Required work. Give all the lines below again, exactly, with no pictures.

========================

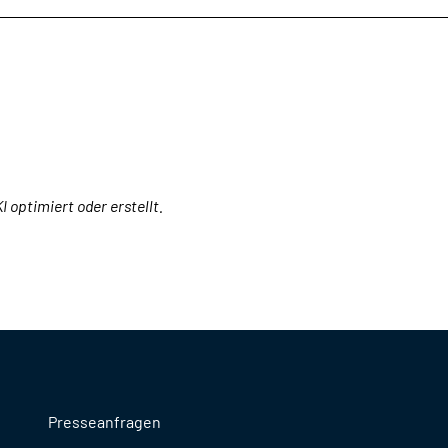
I optimiert oder erstellt.
Presseanfragen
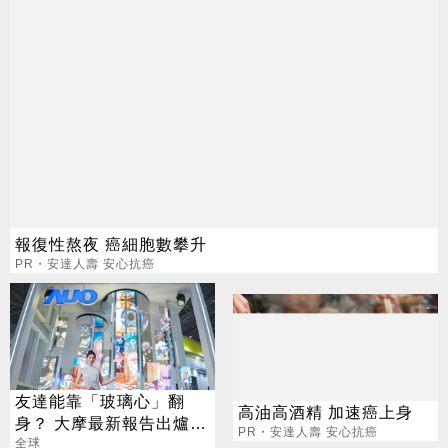
報復性熬夜 癌細胞數攀升
PR・安達人壽 安心抗癌
友達能靠「玻璃心」翻
高油高酒精 加速癌上身
身？ 大摩最新報告出爐
PR・安達人壽 安心抗癌
目標價也曝光
全球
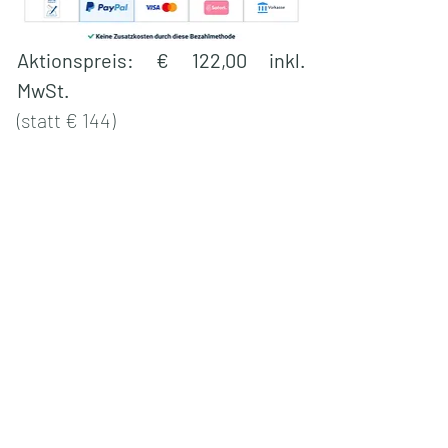
Aktionspreis: € 122,00 inkl. 
MwSt.
(statt € 144)
Bezahlung wird über DigiStore24 
abgewickelt. 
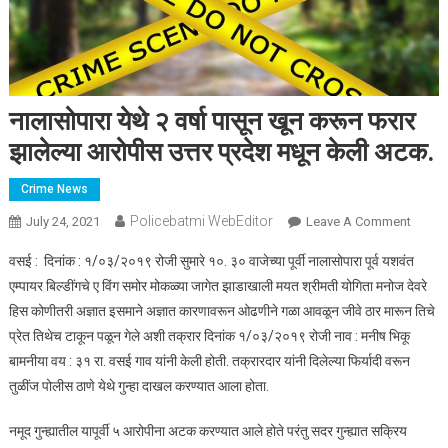
नालासोपारा येथे २ वर्षा पासून खून करून फरार
झालेल्या आरोपीस उत्तर प्रदेश मधून केली अटक.
Crime News
Policebatmi WebEditor
July 24, 2021
Leave A Comment
On
नालासोप
वसई : दिनांक : १/०३/२०१९ रोजी सुमारे १०. ३० वाजेच्या पूर्वी नालासोपारा पूर्व यशवंत
येथे २ वर्
एम्पायर बिल्डींगचे ए विंग समोर मोकळ्या जागेत झाडाखाली मयत श्रीमती योगिता मनोज देवरे
पासून ख
हिस कोणीतरी अज्ञात इसमाने अज्ञात कारणावरून ओढणीने गळा आवळून जीवे ठार मारून तिचे
करून
प्रेत तिथेच टाकून पळून गेले अशी तक्रार दिनांक १/०३/२०१९ रोजी नाव : मनीष भिकू
फरार
झालेल्या
बामनीया वय : ३१ रा. वसई गाव यांनी केली होती. तक्रारदार यांनी दिलेल्या फिर्यादी वरून
आरोपी
तुळींज पोलीस ठाणे येथे गुन्हा दाखल करण्यात आला होता.
उत्तर
प्रदेश 
नमूद गुन्ह्यातील यापूर्वी ५ आरोपीना अटक करण्यात आले होते परंतु सदर गुन्ह्यात सक्रिय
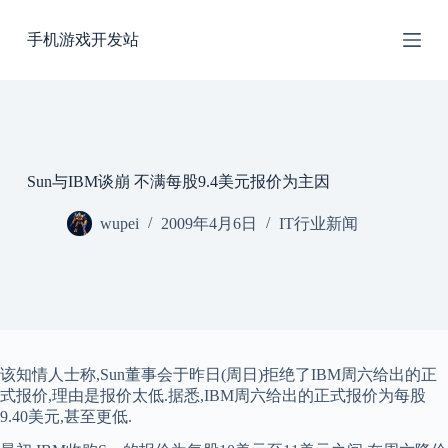
跳
手机游戏开发站
过
内
容
Sun与IBM谈崩 不满每股9.4美元报价为主因
wupei
2009年4月6日
IT行业新闻
该知情人士称,Sun董事会于昨日(周日)拒绝了IBM周六给出的正
式报价,理由是报价太低.据悉,IBM周六给出的正式报价为每股
9.40美元,甚至更低.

========================

Solution to this problem.
I optimiert oder erstellt.
Presseanfragen
報復性熬夜 癌細胞數攀升
PR・安達人壽 安心抗癌
友達能靠「玻璃心」翻
高油高酒精 加速癌上身
身？ 大摩最新報告出爐
PR・安達人壽 安心抗癌
目標價也曝光
全球
Aktionspreis: € 122,00 inkl. 
MwSt.
(statt € 144)
Bezahlung wird über DigiStore24 
abgewickelt. 
नालासोपारा येथे २ वर्षा पासून खून करून फरार
झालेल्या आरोपीस उत्तर प्रदेश मधून केली अटक.
Crime News
Policebatmi WebEditor
July 24, 2021
Leave A Comment
On
नालासोप
वसई : दिनांक : १/०३/२०१९ रोजी सुमारे १०. ३० वाजेच्या पूर्वी नालासोपारा पूर्व यशवंत
येथे २ वर्
एम्पायर बिल्डींगचे ए विंग समोर मोकळ्या जागेत झाडाखाली मयत श्रीमती योगिता मनोज देवरे
पासून ख
हिस कोणीतरी अज्ञात इसमाने अज्ञात कारणावरून ओढणीने गळा आवळून जीवे ठार मारून तिचे
करून
प्रेत तिथेच टाकून पळून गेले अशी तक्रार दिनांक १/०३/२०१९ रोजी नाव : मनीष भिकू
फरार
झालेल्या
बामनीया वय : ३१ रा. वसई गाव यांनी केली होती. तक्रारदार यांनी दिलेल्या फिर्यादी वरून
आरोपी
तुळींज पोलीस ठाणे येथे गुन्हा दाखल करण्यात आला होता.
उत्तर
प्रदेश 
नमूद गुन्ह्यातील यापूर्वी ५ आरोपीना अटक करण्यात आले होते परंतु सदर गुन्ह्यात सक्रिय
跳
手机游戏开发站
过
内
容
Sun与IBM谈崩 不满每股9.4美元报价为主因
wupei
2009年4月6日
IT行业新闻
该知情人士称,Sun董事会于昨日(周日)拒绝了IBM周六给出的正
式报价,理由是报价太低.据悉,IBM周六给出的正式报价为每股
9.40美元,甚至更低.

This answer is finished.